Faut-il figer le tissu urbain au nom du vivant ?

Perspectives
Publié le 07/04/26
Mis à jour le 07/04/26
3min de lecture
Faut-il figer le tissu urbain au nom du vivant ?
Journal Le Monde - Planète Biodiversité - Par Perrine Mouterde

Le jardin d’Annick Gauthier et de son compagnon, à Mailly (Saône-et-Loire), en mai 2023, publié le 04 avril 2026.

 Cities are not like suburbs, only denser. They differ from towns and suburbs in basic ways, and one of these is that cities are, by definition, full of strangers. 

 Les villes ne sont pas des quartiers pavillonnaires, qui seraient simplement plus denses. Elles s’en distinguent de manière fondamentale, de plusieurs façons. L’une de ces différences essentielle tient à ceci : une ville est, par définition, pleine d’étrangers  nous dit Jane Jacobs (1961). 

Thomas HANSS nous dit dans son post LinkedIN du 07/04/2026 que cette propriété fondamentale de la ville, la diversité sociale, est en fait aussi un levier pour renforcer la biodiversité en milieu urbain :

 Les femmes cultivent davantage de plantes aromatiques et de fleurs. 

 Les cadres et professions intermédiaires plantent plus de variétés au total — et plus d’arbustes à petits fruits — que les ouvriers et employés. 

 Les jardiniers d’origine rurale cultivent moins de variétés de fruits que ceux qui ont grandi entre ville et campagne… 

 Dans un quartier résidentiel, cette hétérogénéité n’est pas donnée par la nature. Elle est produite, parcelle après parcelle, par la diversité des gens qui jardinent. 

Et c’est là qu’on voit la contradiction fondamentale avec la position défendue dans cet article du Monde de ce WE :

  • Craindre la densification douce, qui va pourtant apporter de la diversité, de l’hétérogénéité, non seulement spatiale et morphologique (de toutes petites parcelles à côté des grandes) mais également sociale,
  • Et, au nom de cette crainte, figer l’évolution du tissu urbain, et donc l’accueil, et donc la diversification sociale des premières couronnes de nos villes.


L’intérêt pour la présence de la nature en ville grandit. L’intérêt pour le pavillonnaire, également. Et c’est tant mieux.

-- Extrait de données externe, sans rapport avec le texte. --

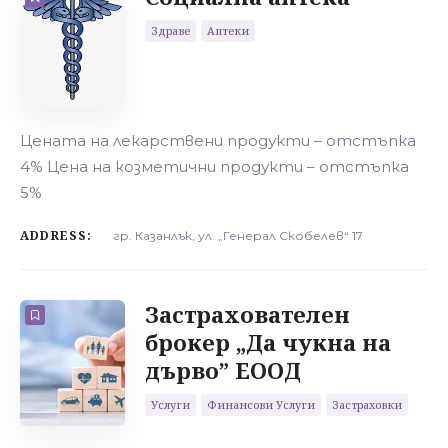
Здраве
Аптеки
Цената на лекарствени продукти – отстъпка
4% Цена на козметични продукти – отстъпка
5%
ADDRESS:
гр. Казанлък, ул. „Генерал Скобелев“ 17
Застрахователен
брокер „Да чукна на
дърво” ЕООД
Услуги
Финансови Услуги
Застраховки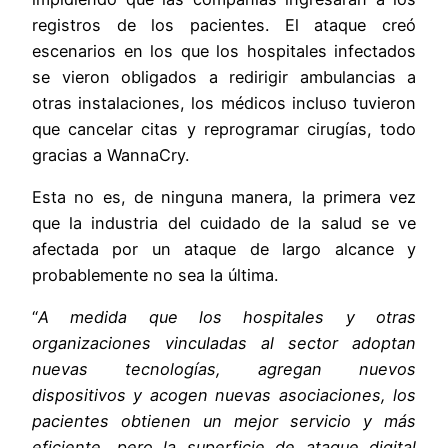
registros de los pacientes. El ataque creó
escenarios en los que los hospitales infectados
se vieron obligados a redirigir ambulancias a
otras instalaciones, los médicos incluso tuvieron
que cancelar citas y reprogramar cirugías, todo
gracias a WannaCry.
Esta no es, de ninguna manera, la primera vez
que la industria del cuidado de la salud se ve
afectada por un ataque de largo alcance y
probablemente no sea la última.
“
A medida que los hospitales y otras
organizaciones vinculadas al sector adoptan
nuevas tecnologías, agregan nuevos
dispositivos y acogen nuevas asociaciones, los
pacientes obtienen un mejor servicio y más
eficiente, pero la superficie de ataque digital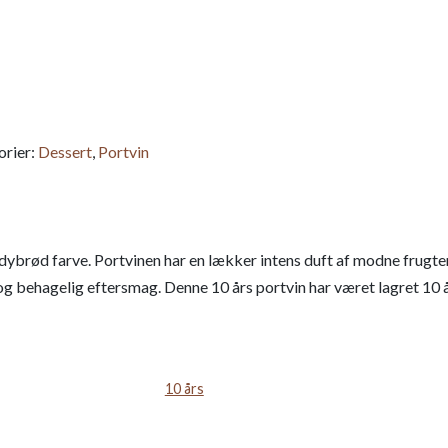
orier:
Dessert
,
Portvin
t dybrød farve. Portvinen har en lækker intens duft af modne frugt
g behagelig eftersmag. Denne 10 års portvin har været lagret 10 
10 års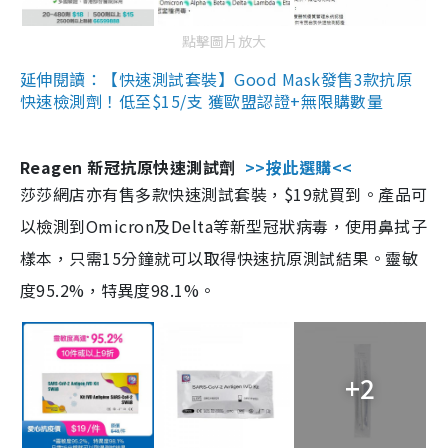
點擊圖片放大
延伸閱讀：【快速測試套裝】Good Mask發售3款抗原
快速檢測劑！低至$15/支 獲歐盟認證+無限購數量
Reagen 新冠抗原快速測試劑
>>按此選購<<
莎莎網店亦有售多款快速測試套裝，$19就買到。產品可
以檢測到Omicron及Delta等新型冠狀病毒，使用鼻拭子
樣本，只需15分鐘就可以取得快速抗原測試結果。靈敏
度95.2%，特異度98.1%。
+2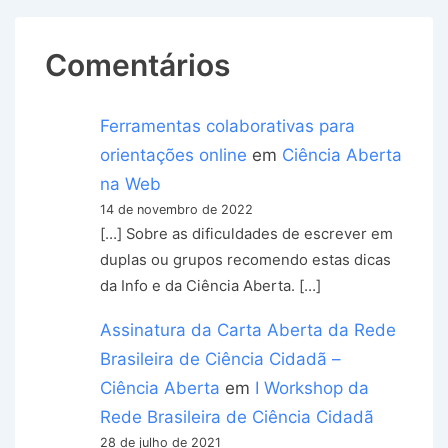
Comentários
Ferramentas colaborativas para
orientações online
em
Ciência Aberta
na Web
14 de novembro de 2022
[…] Sobre as dificuldades de escrever em
duplas ou grupos recomendo estas dicas
da Info e da Ciência Aberta. […]
Assinatura da Carta Aberta da Rede
Brasileira de Ciência Cidadã –
Ciência Aberta
em
I Workshop da
Rede Brasileira de Ciência Cidadã
28 de julho de 2021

Faisons en sorte que cet intérêt ne nous conduisent pas à figer, par des raisonnements trop simples, toute évolution !

Soyons méthodiques :

  1. Il existe une véritable demande sociale grandissante pour  voir du vert en ouvrant sa fenêtre .
  2. Mais, comme pour le sujet de l’agriculture urbaine, nous devrions faire attention à ne pas confondre, ni à opposer, en urbanisme comme en écologie, le sujet structurel du sujet local :
    • (a) voir du vert sous sa fenêtre est un sujet local ;
    • (b) protéger la biodiversité en France est un sujet structurel.
  3. L’un peut aller avec l’autre, bien sûr. Mais nous ne devons pas nous illusionner sur (a), en croyant qu’il permet (b).
  4. Ce qui permet (b), c’est de stopper l’étalement urbain, qui est la vraie menace sur la biodiversité française. C’est-à-dire : densifier.
  5. Il se trouve que densifier, c’est aussi diversifier : il existe une voie pour que diversification sociale et biodiversité aillent de pair ; comme la densification du bâti et l’intensification végétale.

Il nous faut vraiment développer une pensée écologique et urbanistique plus systémique, articulée, moins primaire.